Permission to think differently
While COVID-19’s impact clearly saw partnerships across brands flourishing, Morley isn’t convinced it’s given marketing leaders more permission to explore the idea of external partnership.
“I think it’s more about people who have had a good experience investing in and focusing on partnerships over the last 12 months being inspired to put in the effort required to go down that path,” he said. “From our end, partnership has always been cool – we saw the benefits from the start and we’ll continue to focus on community and co-marketing partnerships, unlocking new retail partnerships and other brand initiatives.
“But I can see why other businesses and brands experiencing these for the first time and who’ve understood what’s actually required to do it are now finding the right partnerships can solve consumer problems.”
As to how Uber is measuring the ROI on partnerships, Morley said it comes down to the distinct objectives of the partnership.
“With the partnerships we do on the community side, one element is making a difference and the smartest place for us to make a difference,” he said. “When it comes to co-marketing, the ROI would be around the commercial objective and what that represents for both parties. For more innovative product partnerships, there’s a clear engagement objective we look at, as well as the innovation itself.”
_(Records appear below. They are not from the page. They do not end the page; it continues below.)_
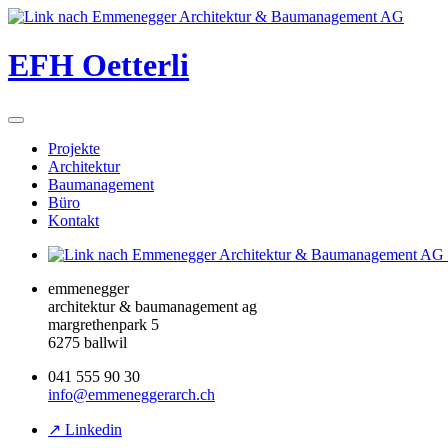
EFH Oetterli
Projekte
Architektur
Baumanagement
Büro
Kontakt
emmenegger
architektur & baumanagement ag
margrethenpark 5
6275 ballwil
041 555 90 30
info@emmeneggerarch.ch
↗ Linkedin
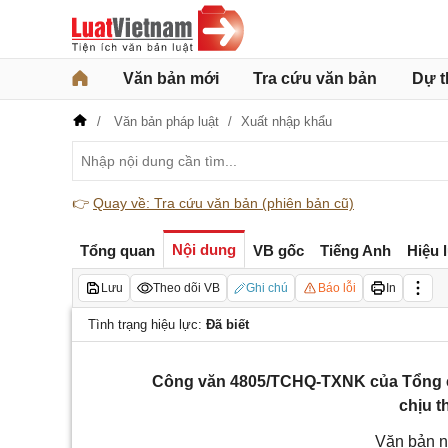
Văn bản mới
Tra cứu văn bản
Dự t
Văn bản pháp luật
Xuất nhập khẩu
👉
Quay về: Tra cứu văn bản (phiên bản cũ)
Nội dung
Tổng quan
VB gốc
Tiếng Anh
Hiệu 
Lưu
Theo dõi VB
Ghi chú
Báo lỗi
In
Tình trạng hiệu lực:
Đã biết
Công văn 4805/TCHQ-TXNK của Tổng cục
chịu t
Văn bản n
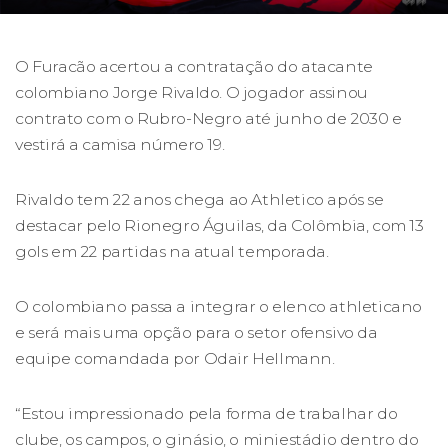
O Furacão acertou a contratação do atacante
colombiano Jorge Rivaldo. O jogador assinou
contrato com o Rubro-Negro até junho de 2030 e
vestirá a camisa número 19.
Rivaldo tem 22 anos chega ao Athletico após se
destacar pelo Rionegro Águilas, da Colômbia, com 13
gols em 22 partidas na atual temporada.
O colombiano passa a integrar o elenco athleticano
e será mais uma opção para o setor ofensivo da
equipe comandada por Odair Hellmann.
“Estou impressionado pela forma de trabalhar do
clube, os campos, o ginásio, o miniestádio dentro do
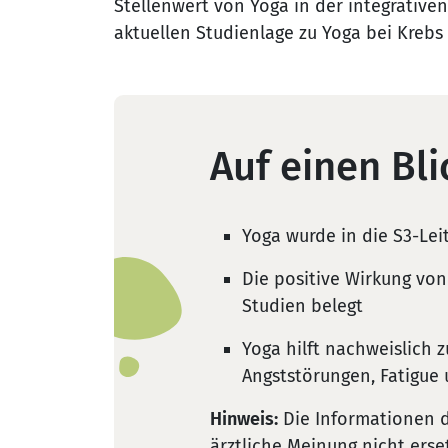
Stellenwert von Yoga in der integrativen
aktuellen Studienlage zu Yoga bei Kreb
Auf einen Bli
Yoga wurde in die S3-L
Die positive Wirkung von
Studien belegt
Yoga hilft nachweislich 
Angststörungen, Fatigue
Hinweis:
Die Informationen d
ärztliche Meinung nicht erse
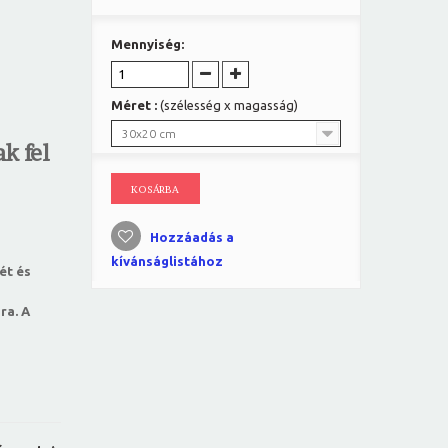
Mennyiség:
Méret :
(szélesség x magasság)
30x20 cm
k fel
KOSÁRBA
Hozzáadás a
kívánságlistához
ét és
ra. A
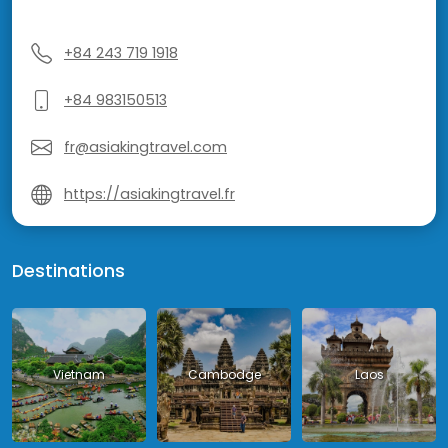
+84 243 719 1918
+84 983150513
fr@asiakingtravel.com
https://asiakingtravel.fr
Destinations
Vietnam
Cambodge
Laos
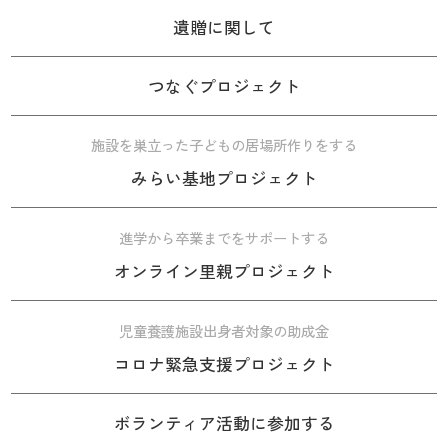
遺贈に関して
つなぐプロジェクト
施設を巣立った子どもの居場所作りをする
みらい基地プロジェクト
進学から卒業までをサポートする
オンライン里親プロジェクト
児童養護施設出身者対象の助成金
コロナ緊急支援プロジェクト
ボランティア活動に参加する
Sitting across all of this is ensuring scale to make it worthwhile. “I probably get more than 50 emails or LinkedIn hits a week from people who have an idea. But when you look at it, it’s very small scale, or provides interesting things for them but not us in terms of value,” Morley said.
“Until you go through the process, you just don’t know understand just how much is required to do it well and the value impact it needs.”
And ultimately, impact will come from solving the consumer’s problem, Morley concluded.
“If it’s not a consumer problem that has already surfaced, you will probably find it won’t be super engaging,” he argued. “We have spent a lot of time in workshops with businesses interested in partnering, who have a lot of scale or might be interested in an idea worth exploring, and it’s rarely something mutually beneficial for both sets of customers.
“Going in and being really clear about what is the problem is you’re trying to solve and making sure both parties really are committed to solving that is key, because it is a big risk. But when you do it, it’s magic and can spur a lot of other things, partnerships and ideas.”